Analyses of secondary structure and configurations of OprI variants. (A and C) Circular dichroism spectrum analyses of 20 μM OprI variants in 20 mM HEPES, pH 7.4, 50 mM NaCl. (B and D) Equilibrium circular dichroism titration experiments as a function of temperature monitored at 220 nm. (E to G) EDC cross-linking of OprI variants. The OprI variants (0.8 μg each) were incubated with 125 mM EDC at pH 5.5 for 30 min and subjected to 14% SDS-PAGE and Western blotting. Numbers 1 to 8 represent the status of rOprI polymerization.

FIG 6

AMP-binding abilities of OprI variants. (A, bottom) The OprI variants (2 μg each) were pulled downed by biotinylated SMAP-29 as described in the legend to Fig. 3B. (Top) A volume of 0.4 μg of each rOprI variant was used as a control without the pulldown experiment. (B, C, and D) Protection of bacteria from AMP action by OprI variants.
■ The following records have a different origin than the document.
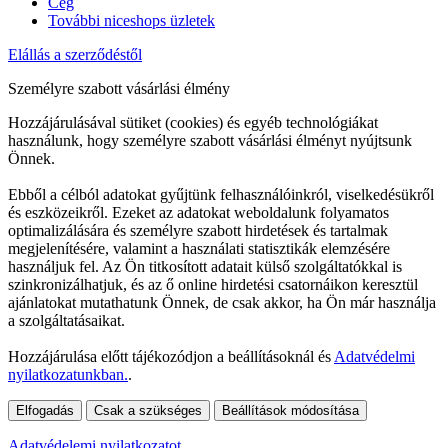
Cég
További niceshops üzletek
Elállás a szerződéstől
Személyre szabott vásárlási élmény
Hozzájárulásával sütiket (cookies) és egyéb technológiákat
használunk, hogy személyre szabott vásárlási élményt nyújtsunk
Önnek.
Ebből a célból adatokat gyűjtünk felhasználóinkról, viselkedésükről
és eszközeikről. Ezeket az adatokat weboldalunk folyamatos
optimalizálására és személyre szabott hirdetések és tartalmak
megjelenítésére, valamint a használati statisztikák elemzésére
használjuk fel. Az Ön titkosított adatait külső szolgáltatókkal is
szinkronizálhatjuk, és az ő online hirdetési csatornáikon keresztül
ajánlatokat mutathatunk Önnek, de csak akkor, ha Ön már használja
a szolgáltatásaikat.
Hozzájárulása előtt tájékozódjon a beállításoknál és
Adatvédelmi
nyilatkozatunkban.
.
Elfogadás
Csak a szükséges
Beállítások módosítása
Adatvédelemi nyilatkozatot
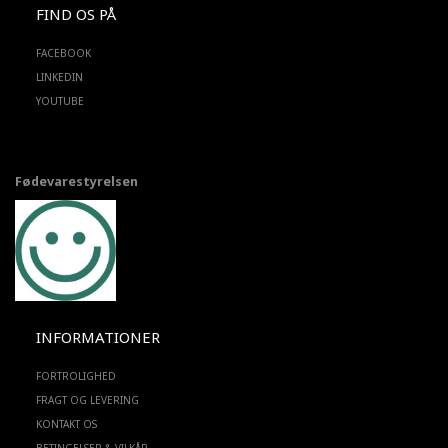
FIND OS PÅ
FACEBOOK
LINKEDIN
YOUTUBE
Fødevarestyrelsen
INFORMATIONER
FORTROLIGHED
FRAGT OG LEVERING
KONTAKT OS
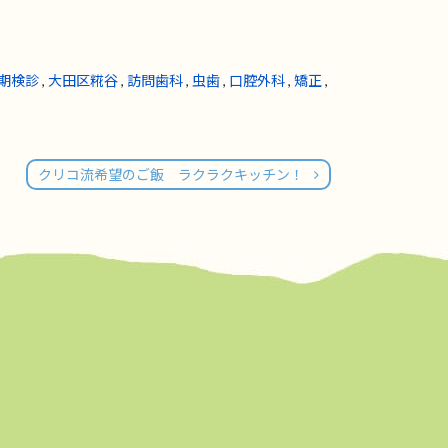
期検診
,
大田区糀谷
,
訪問歯科
,
虫歯
,
口腔外科
,
矯正
,
クリコ流希望のご飯 ラクラクキッチン！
The viability of P. aeruginosa (5 × 10⁴ to 10 × 10⁴ CFU) was determined after being treated with 0.1 μM SMAP-29 in the presence of OprI variants. Average values with standard deviations are presented.

FIG 7

Changes of emission spectra of OprI-associated ANS driven by SMAP-29. The emission spectra of ANS in the presence of 10 μg/ml SMAP-29 and/or 80 μg/ml rOprI were measured in 200 μl solution. ANS was added and adjusted to the indicated concentrations (lines 1 to 6 at 0, 5, 10, 20, 30, and 40 μM, respectively). Arrows indicate the wavelength of emission maximum at 470 nm or 520 nm, emitted by bound- and free-form ANS, respectively. (A) ANS alone; (B) SMAP-29; (C) rOprI-F; (D) rOprI-F plus SMAP-29; (E) rOprI-R; (F) rOprI-R plus SMAP-29.

FIG 8

Proposed model of the structure of trimeric and hexameric OprIs. (A) Helical wheel projections of residues 10 to 64 of monomeric OprI. The 4,3 hydrophobic heptad repeats are labeled in a through g positions. (B) Three-stranded α-helices showing hydrophobic interactions between alanine residues in positions a and d. (C) Diagram of hexameric OprI and AMP complex. Three pairs of two-stranded α-helices, which are held together by salt bridges, hydrogen bonds, and a disulfide bond, are assembled into hexamer by hydrophobic interactions through the core subunits of the dimers, similar to the trimeric OprI, as shown in panel B. The amphipathic AMPs are located between alanine clusters and acidic residues in the b position. (D) The binding forces within the paired two-stranded α-helices are attributed to the disulfide bond between N-terminal cysteines, salt bridges, and hydrogen bonds between charged residues. Bars in boldface and stars represent disulfide bonds and modifications at the N terminus of α-helical OprI, respectively. Gray areas, solid lines, and dotted lines represent hydrophobic interaction, salt bridge, and hydrogen bond, respectively. Gray circles and squares represent the main body and hydrophobic residues of amphipathic α-helical AMP, respectively.